---- Record extracts
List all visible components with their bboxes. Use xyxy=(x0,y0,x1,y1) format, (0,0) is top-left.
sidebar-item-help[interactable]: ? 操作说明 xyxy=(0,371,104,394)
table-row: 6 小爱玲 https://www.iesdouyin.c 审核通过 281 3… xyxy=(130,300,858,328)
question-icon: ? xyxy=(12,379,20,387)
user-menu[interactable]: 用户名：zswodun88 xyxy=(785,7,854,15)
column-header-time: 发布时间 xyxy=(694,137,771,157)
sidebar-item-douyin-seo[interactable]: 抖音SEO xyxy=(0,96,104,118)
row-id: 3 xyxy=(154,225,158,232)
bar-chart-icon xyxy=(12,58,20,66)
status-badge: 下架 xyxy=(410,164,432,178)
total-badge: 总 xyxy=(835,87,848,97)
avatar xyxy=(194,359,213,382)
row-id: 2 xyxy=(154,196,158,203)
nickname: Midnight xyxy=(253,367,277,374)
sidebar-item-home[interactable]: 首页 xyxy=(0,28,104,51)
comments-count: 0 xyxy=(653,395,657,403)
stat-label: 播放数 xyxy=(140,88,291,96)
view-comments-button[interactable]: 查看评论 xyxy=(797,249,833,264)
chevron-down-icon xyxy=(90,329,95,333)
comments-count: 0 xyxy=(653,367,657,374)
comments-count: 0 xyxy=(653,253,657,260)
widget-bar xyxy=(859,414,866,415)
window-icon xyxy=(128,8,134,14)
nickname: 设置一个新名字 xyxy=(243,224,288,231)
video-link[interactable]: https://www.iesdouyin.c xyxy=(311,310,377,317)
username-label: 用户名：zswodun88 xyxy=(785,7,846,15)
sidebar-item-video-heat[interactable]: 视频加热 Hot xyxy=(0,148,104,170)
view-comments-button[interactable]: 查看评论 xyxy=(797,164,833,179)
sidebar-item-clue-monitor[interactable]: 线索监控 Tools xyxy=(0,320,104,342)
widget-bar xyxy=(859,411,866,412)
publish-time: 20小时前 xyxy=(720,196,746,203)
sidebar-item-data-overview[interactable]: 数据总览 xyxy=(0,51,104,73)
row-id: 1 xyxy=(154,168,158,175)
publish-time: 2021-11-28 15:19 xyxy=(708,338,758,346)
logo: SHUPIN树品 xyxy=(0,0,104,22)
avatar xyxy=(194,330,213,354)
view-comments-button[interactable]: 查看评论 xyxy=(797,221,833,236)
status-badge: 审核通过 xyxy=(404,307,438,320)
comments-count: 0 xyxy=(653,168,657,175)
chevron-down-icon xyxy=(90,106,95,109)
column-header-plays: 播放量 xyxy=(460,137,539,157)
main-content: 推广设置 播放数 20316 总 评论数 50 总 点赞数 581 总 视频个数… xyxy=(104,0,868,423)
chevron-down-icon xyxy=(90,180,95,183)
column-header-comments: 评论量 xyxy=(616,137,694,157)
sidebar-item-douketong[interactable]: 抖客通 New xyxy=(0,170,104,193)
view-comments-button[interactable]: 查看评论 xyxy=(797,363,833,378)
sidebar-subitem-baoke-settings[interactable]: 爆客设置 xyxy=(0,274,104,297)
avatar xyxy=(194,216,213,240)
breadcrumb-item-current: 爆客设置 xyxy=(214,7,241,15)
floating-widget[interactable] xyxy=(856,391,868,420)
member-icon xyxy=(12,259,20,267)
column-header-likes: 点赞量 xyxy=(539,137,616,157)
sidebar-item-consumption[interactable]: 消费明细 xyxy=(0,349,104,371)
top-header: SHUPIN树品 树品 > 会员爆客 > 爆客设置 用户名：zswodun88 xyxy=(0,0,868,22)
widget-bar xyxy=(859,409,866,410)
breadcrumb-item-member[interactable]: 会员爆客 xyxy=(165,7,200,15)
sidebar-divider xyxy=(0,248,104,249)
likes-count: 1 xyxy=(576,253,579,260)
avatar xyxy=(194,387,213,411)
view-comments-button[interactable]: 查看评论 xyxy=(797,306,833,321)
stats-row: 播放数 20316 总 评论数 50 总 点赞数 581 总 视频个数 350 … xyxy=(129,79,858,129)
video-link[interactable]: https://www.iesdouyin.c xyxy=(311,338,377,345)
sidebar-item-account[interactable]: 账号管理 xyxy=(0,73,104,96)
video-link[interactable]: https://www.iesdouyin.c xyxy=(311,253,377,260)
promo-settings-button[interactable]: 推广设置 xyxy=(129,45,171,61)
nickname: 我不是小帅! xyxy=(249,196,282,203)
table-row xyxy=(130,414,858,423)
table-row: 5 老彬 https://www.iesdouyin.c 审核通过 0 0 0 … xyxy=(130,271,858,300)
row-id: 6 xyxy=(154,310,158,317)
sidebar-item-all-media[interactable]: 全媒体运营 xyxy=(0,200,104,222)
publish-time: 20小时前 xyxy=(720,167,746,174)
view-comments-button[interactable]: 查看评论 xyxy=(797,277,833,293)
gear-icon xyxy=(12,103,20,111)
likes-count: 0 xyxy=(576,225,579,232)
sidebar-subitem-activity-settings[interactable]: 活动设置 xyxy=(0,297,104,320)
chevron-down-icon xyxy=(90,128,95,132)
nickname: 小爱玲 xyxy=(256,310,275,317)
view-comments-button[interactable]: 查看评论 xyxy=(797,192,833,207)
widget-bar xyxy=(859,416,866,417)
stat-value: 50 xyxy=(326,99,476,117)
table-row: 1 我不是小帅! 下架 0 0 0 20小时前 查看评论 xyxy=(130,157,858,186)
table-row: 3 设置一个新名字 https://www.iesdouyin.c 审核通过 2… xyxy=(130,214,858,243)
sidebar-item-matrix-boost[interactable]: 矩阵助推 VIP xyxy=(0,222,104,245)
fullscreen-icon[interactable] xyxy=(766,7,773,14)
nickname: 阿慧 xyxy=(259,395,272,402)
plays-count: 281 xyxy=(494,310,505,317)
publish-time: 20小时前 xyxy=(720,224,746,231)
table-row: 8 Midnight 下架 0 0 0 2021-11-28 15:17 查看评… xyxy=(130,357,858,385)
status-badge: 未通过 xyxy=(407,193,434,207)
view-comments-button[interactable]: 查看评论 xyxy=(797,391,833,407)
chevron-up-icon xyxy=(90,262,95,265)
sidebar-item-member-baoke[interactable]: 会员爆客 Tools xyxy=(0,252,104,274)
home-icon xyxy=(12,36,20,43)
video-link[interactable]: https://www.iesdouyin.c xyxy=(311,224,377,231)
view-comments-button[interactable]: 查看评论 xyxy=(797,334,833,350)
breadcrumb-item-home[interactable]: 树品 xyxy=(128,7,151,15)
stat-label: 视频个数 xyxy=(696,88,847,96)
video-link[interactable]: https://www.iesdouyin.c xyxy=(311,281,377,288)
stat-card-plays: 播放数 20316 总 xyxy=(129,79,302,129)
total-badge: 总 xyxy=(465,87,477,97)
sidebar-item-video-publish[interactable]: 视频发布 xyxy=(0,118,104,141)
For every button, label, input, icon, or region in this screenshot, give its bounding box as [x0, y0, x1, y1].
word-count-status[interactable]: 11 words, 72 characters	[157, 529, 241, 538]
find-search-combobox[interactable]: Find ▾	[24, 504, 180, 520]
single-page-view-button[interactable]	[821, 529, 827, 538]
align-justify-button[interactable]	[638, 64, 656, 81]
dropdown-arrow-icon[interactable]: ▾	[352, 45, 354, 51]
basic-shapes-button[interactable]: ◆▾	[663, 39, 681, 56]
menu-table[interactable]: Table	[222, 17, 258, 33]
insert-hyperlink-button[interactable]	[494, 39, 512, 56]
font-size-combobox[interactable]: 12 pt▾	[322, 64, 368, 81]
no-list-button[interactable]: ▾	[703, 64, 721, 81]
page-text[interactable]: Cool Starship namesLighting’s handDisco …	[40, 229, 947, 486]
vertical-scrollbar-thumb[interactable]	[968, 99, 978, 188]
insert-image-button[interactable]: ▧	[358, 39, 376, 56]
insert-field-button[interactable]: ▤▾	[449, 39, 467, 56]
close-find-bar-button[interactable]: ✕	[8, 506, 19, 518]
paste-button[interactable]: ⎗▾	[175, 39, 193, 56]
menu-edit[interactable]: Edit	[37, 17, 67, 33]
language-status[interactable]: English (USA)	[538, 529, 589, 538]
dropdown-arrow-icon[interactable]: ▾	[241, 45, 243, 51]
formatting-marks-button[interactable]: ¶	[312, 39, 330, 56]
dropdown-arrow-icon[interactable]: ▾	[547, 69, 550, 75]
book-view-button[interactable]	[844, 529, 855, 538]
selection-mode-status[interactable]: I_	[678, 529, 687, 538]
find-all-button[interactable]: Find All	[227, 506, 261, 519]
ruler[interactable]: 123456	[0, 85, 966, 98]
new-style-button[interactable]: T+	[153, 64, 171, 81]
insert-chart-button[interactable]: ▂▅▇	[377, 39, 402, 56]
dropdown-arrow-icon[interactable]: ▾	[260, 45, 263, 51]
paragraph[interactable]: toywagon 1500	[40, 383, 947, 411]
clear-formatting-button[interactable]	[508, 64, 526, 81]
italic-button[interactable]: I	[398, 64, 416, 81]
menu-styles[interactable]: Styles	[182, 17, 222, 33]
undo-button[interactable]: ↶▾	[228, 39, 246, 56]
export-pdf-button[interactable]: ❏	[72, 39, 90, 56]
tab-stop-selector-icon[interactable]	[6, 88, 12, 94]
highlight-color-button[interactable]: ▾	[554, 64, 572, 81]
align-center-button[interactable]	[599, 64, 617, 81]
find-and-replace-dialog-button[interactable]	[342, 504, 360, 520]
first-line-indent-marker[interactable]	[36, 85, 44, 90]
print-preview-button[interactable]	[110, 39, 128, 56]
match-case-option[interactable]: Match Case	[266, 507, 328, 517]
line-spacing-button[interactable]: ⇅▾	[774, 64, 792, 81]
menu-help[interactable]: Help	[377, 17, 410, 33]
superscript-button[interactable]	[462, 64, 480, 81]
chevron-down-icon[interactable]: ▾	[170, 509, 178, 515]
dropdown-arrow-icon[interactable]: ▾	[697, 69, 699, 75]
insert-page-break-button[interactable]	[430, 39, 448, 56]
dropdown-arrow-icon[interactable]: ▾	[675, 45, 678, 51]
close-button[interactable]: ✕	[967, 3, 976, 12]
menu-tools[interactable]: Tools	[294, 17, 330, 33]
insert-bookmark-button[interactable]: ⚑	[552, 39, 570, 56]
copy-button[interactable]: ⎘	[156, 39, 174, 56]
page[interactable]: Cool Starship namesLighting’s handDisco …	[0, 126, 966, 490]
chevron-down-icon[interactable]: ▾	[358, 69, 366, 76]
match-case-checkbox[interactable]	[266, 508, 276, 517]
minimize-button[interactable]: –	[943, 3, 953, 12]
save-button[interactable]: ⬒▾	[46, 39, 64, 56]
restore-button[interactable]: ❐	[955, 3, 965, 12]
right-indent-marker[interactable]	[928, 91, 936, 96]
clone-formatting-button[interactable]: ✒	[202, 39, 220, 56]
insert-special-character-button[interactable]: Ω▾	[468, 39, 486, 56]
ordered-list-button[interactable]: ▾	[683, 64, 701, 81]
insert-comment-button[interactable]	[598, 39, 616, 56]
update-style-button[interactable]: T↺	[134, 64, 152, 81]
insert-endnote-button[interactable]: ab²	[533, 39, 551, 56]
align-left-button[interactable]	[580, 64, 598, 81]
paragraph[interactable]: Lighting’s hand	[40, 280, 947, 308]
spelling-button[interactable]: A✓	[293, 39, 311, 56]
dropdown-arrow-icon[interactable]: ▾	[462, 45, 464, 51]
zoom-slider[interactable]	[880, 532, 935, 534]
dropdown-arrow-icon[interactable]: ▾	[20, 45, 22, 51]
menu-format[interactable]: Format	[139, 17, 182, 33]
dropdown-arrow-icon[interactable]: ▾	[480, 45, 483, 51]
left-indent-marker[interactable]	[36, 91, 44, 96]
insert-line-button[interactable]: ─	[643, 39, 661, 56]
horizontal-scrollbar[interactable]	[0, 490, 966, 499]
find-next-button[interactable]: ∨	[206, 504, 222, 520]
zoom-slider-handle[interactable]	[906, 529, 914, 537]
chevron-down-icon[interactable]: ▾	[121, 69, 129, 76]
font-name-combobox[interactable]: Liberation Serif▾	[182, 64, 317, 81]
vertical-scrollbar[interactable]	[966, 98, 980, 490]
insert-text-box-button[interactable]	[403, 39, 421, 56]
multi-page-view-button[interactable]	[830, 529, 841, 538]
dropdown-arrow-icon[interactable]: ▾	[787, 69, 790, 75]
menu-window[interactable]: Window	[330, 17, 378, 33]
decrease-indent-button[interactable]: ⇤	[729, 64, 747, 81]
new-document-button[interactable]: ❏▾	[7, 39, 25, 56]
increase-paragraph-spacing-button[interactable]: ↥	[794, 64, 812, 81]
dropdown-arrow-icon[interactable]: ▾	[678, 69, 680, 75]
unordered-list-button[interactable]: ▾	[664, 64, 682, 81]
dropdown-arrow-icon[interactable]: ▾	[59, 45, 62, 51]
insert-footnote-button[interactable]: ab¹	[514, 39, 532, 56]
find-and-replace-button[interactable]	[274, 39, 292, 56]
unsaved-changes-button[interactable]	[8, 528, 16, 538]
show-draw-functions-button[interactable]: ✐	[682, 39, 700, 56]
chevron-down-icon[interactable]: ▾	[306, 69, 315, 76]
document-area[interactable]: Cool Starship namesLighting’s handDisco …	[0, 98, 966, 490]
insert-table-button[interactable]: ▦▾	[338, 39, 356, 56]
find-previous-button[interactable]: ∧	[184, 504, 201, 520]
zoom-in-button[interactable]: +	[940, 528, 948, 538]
--------
What is expected: Where a line in the entries holds "page", copy that line.

Written response:
single-page-view-button[interactable]	[821, 529, 827, 538]
page-text[interactable]: Cool Starship namesLighting’s handDisco …	[40, 229, 947, 486]
insert-page-break-button[interactable]	[430, 39, 448, 56]
page[interactable]: Cool Starship namesLighting’s handDisco …	[0, 126, 966, 490]
multi-page-view-button[interactable]	[830, 529, 841, 538]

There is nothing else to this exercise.